→ What to do
In the listing below, find the line with "Screenshot is 890x2576." and the line with "zrušit filtraci (757, 248)". Repeat those two lines and all lines between them exactly.

→ Information shown
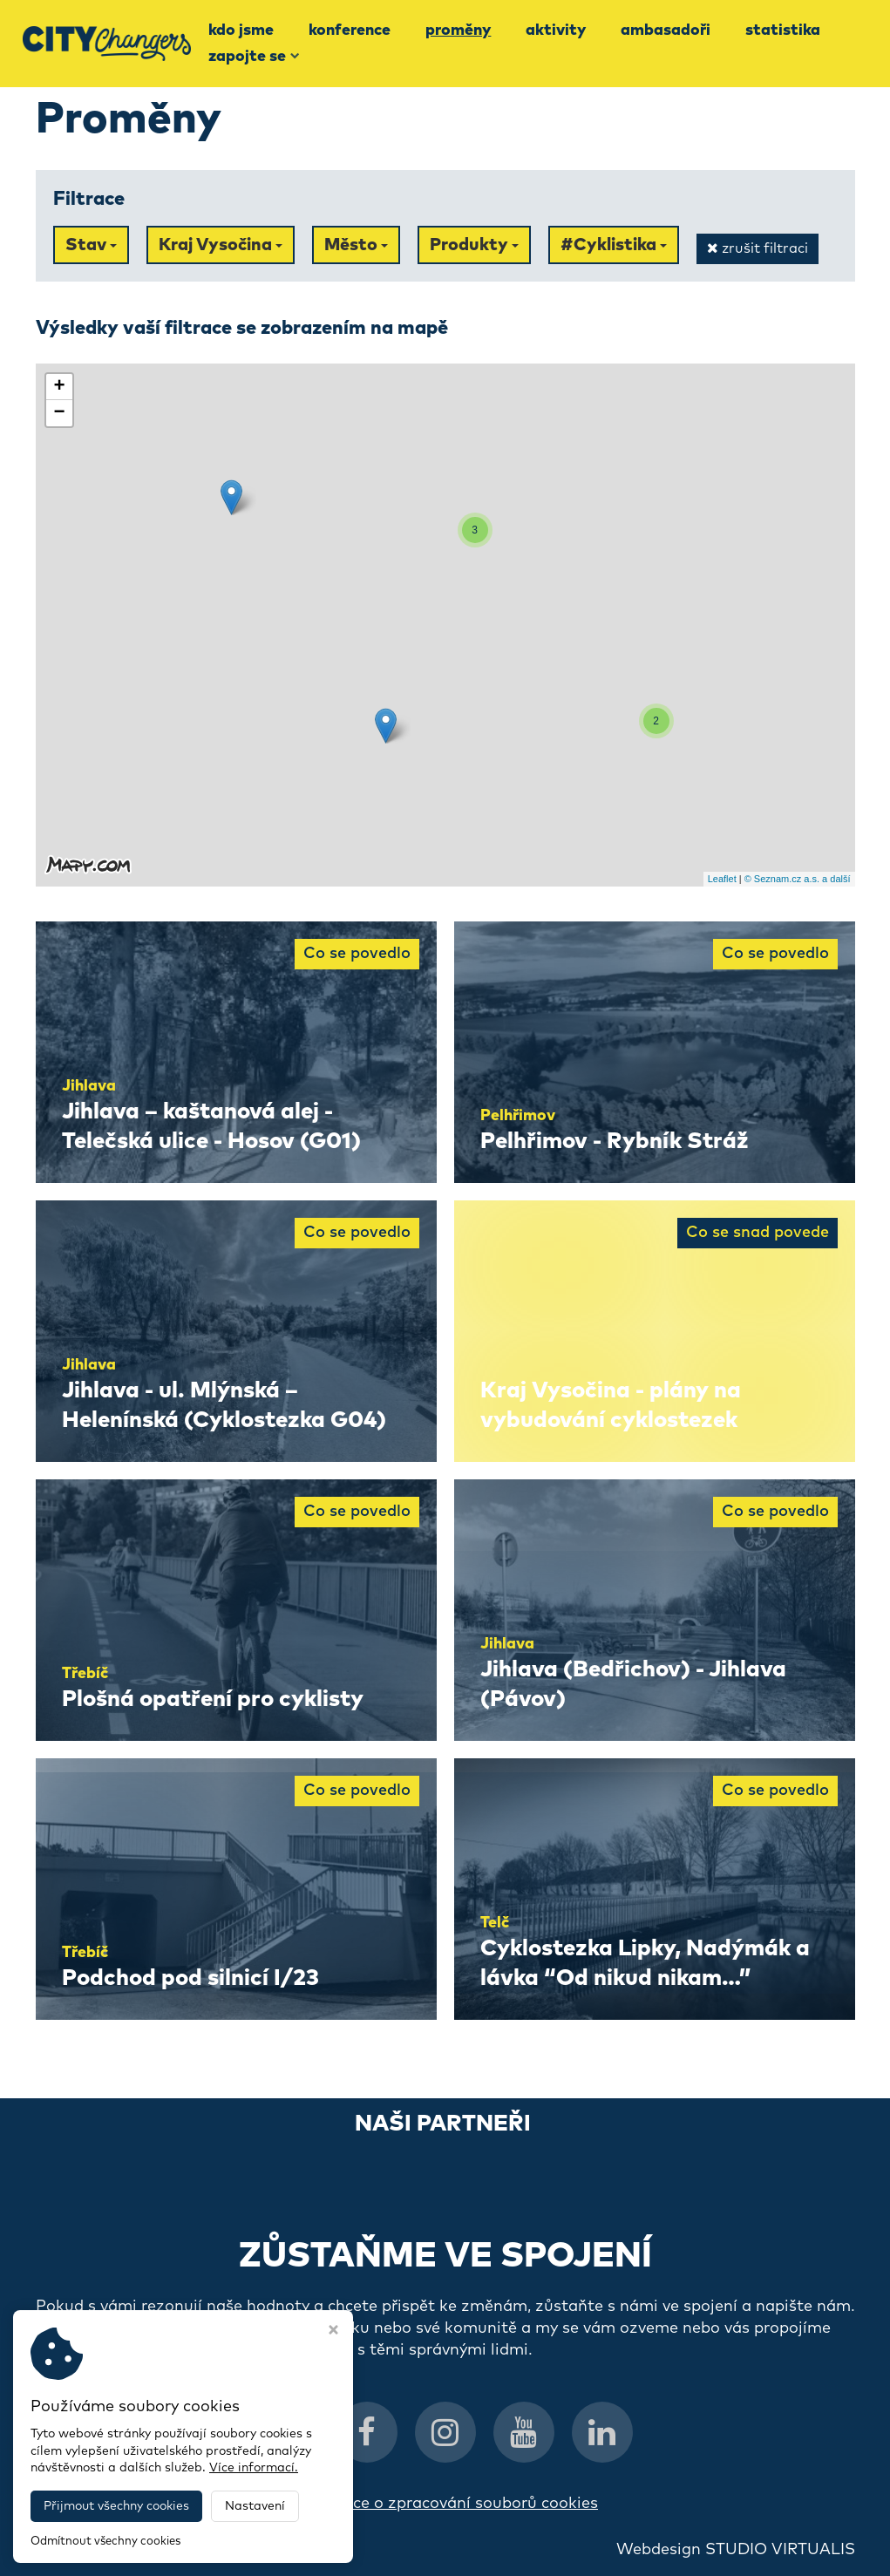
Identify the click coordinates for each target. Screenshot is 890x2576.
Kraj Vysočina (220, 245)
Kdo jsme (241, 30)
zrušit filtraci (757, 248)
...
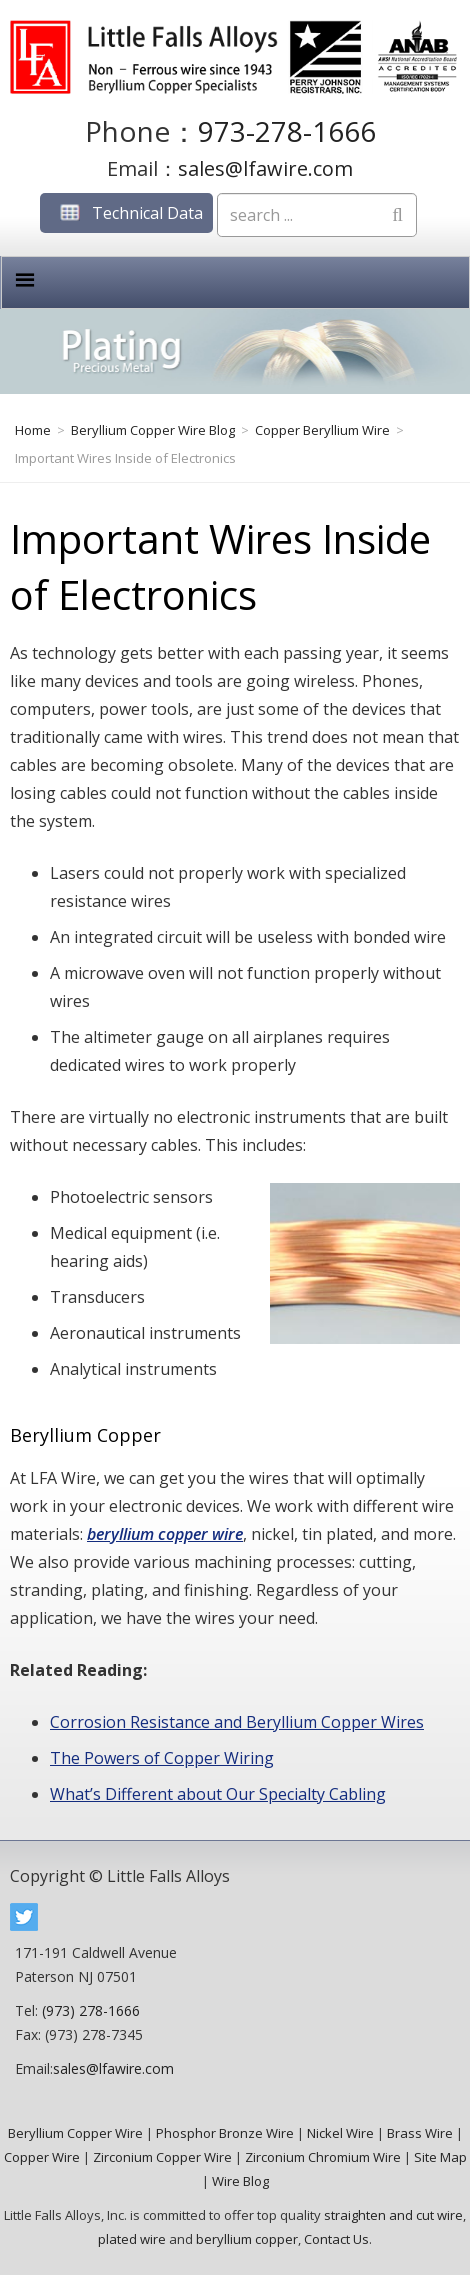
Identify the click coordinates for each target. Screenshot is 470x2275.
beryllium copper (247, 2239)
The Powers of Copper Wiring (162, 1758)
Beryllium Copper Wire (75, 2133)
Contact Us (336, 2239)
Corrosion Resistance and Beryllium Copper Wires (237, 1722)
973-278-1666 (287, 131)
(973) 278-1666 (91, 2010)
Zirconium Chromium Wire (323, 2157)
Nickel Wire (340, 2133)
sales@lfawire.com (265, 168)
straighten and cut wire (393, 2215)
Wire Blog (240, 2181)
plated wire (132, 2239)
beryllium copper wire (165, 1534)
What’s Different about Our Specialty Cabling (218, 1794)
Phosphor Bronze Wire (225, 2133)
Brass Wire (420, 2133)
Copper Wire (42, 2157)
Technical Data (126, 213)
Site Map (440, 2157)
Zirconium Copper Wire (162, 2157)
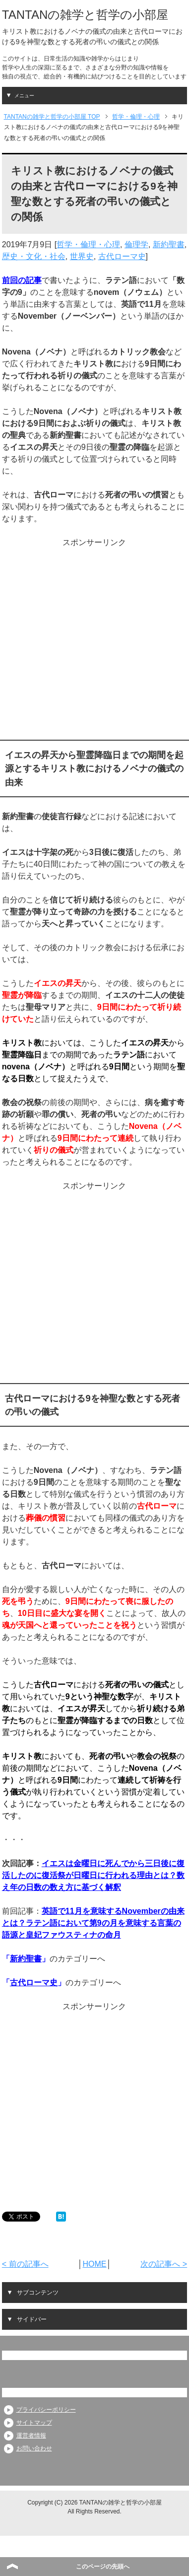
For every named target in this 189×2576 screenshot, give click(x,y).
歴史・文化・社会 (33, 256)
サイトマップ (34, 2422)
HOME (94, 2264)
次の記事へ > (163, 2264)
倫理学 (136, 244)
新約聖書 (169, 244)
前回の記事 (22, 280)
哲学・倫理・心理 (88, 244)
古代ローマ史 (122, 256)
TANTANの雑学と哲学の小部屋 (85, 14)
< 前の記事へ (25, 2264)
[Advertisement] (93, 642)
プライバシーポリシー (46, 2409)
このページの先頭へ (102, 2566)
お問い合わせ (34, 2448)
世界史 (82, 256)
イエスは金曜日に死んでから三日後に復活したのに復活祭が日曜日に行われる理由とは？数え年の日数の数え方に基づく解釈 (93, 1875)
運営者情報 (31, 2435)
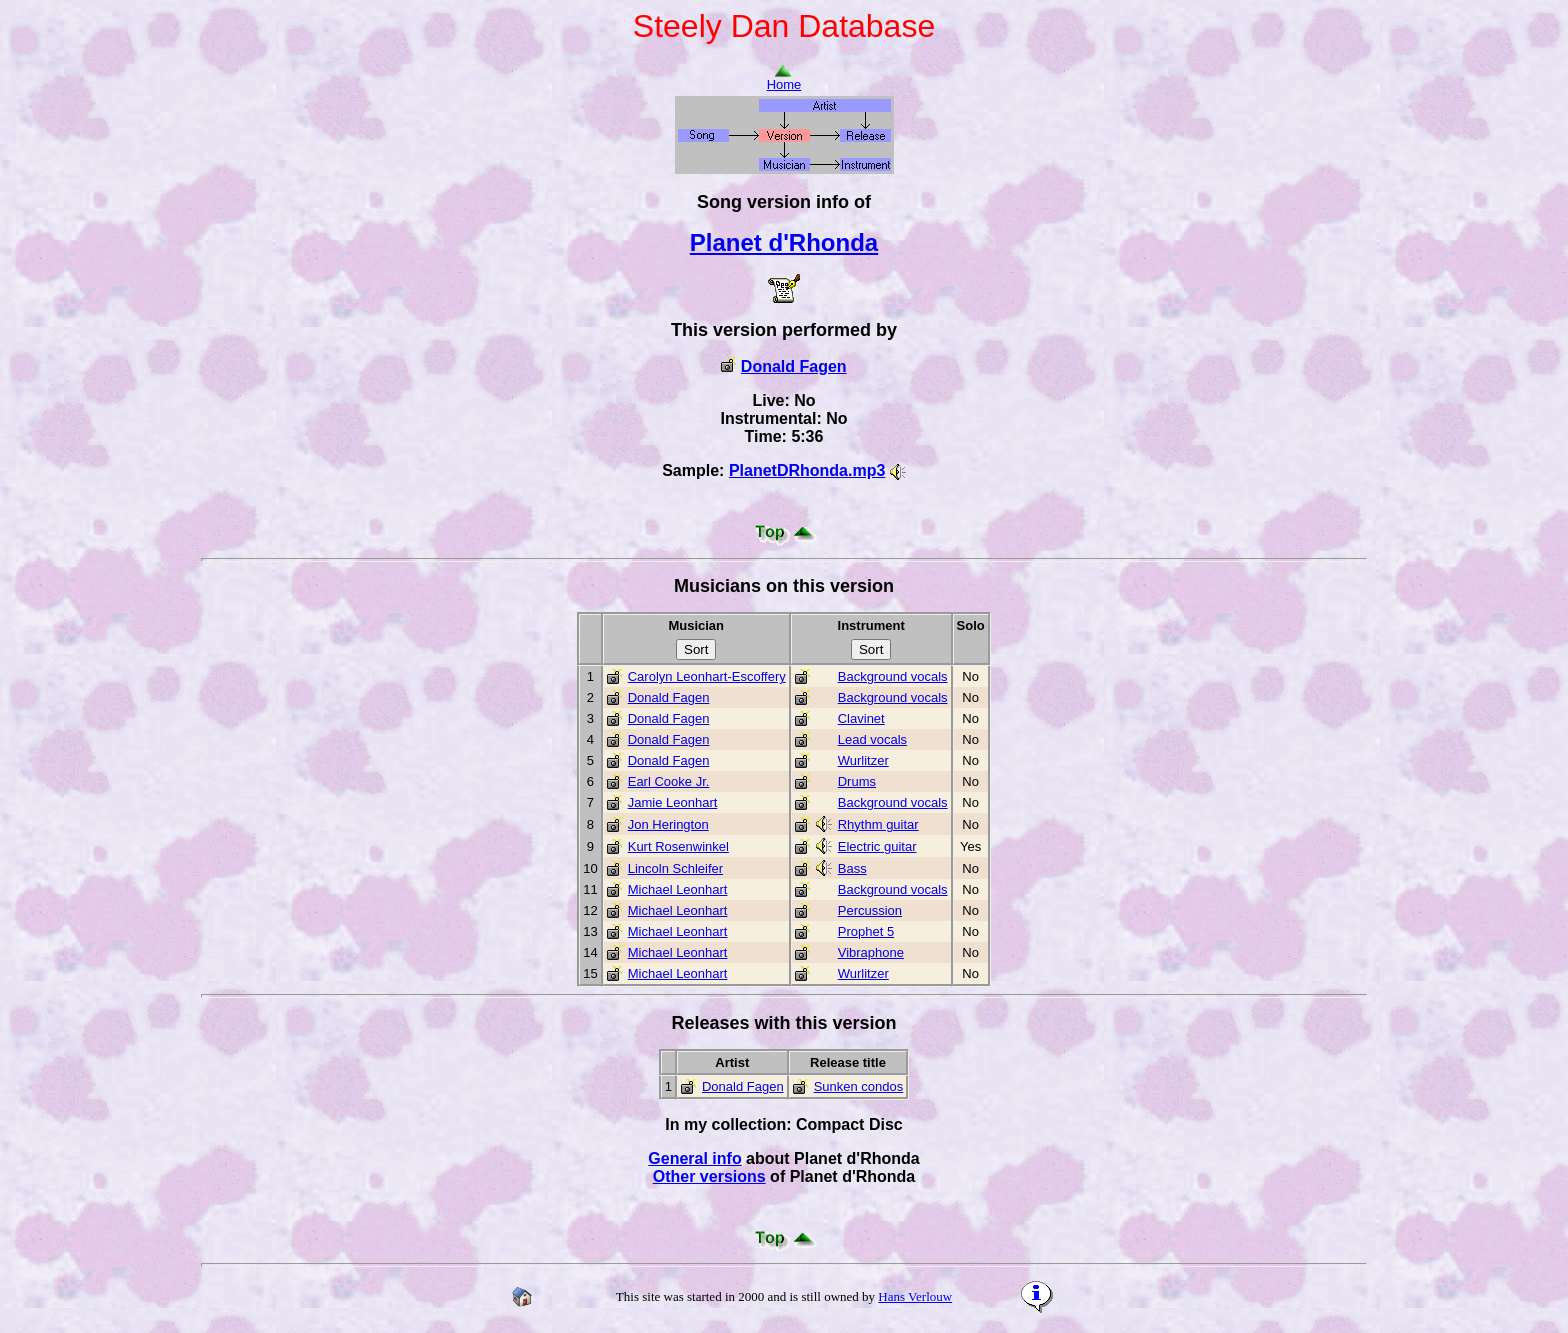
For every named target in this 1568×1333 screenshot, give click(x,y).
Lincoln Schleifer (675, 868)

→ Task answer
Identify the click coordinates for each target. Screenshot is 890x2576.
Kraj Vysočina (220, 245)
Kdo jsme (241, 30)
zrušit filtraci (757, 248)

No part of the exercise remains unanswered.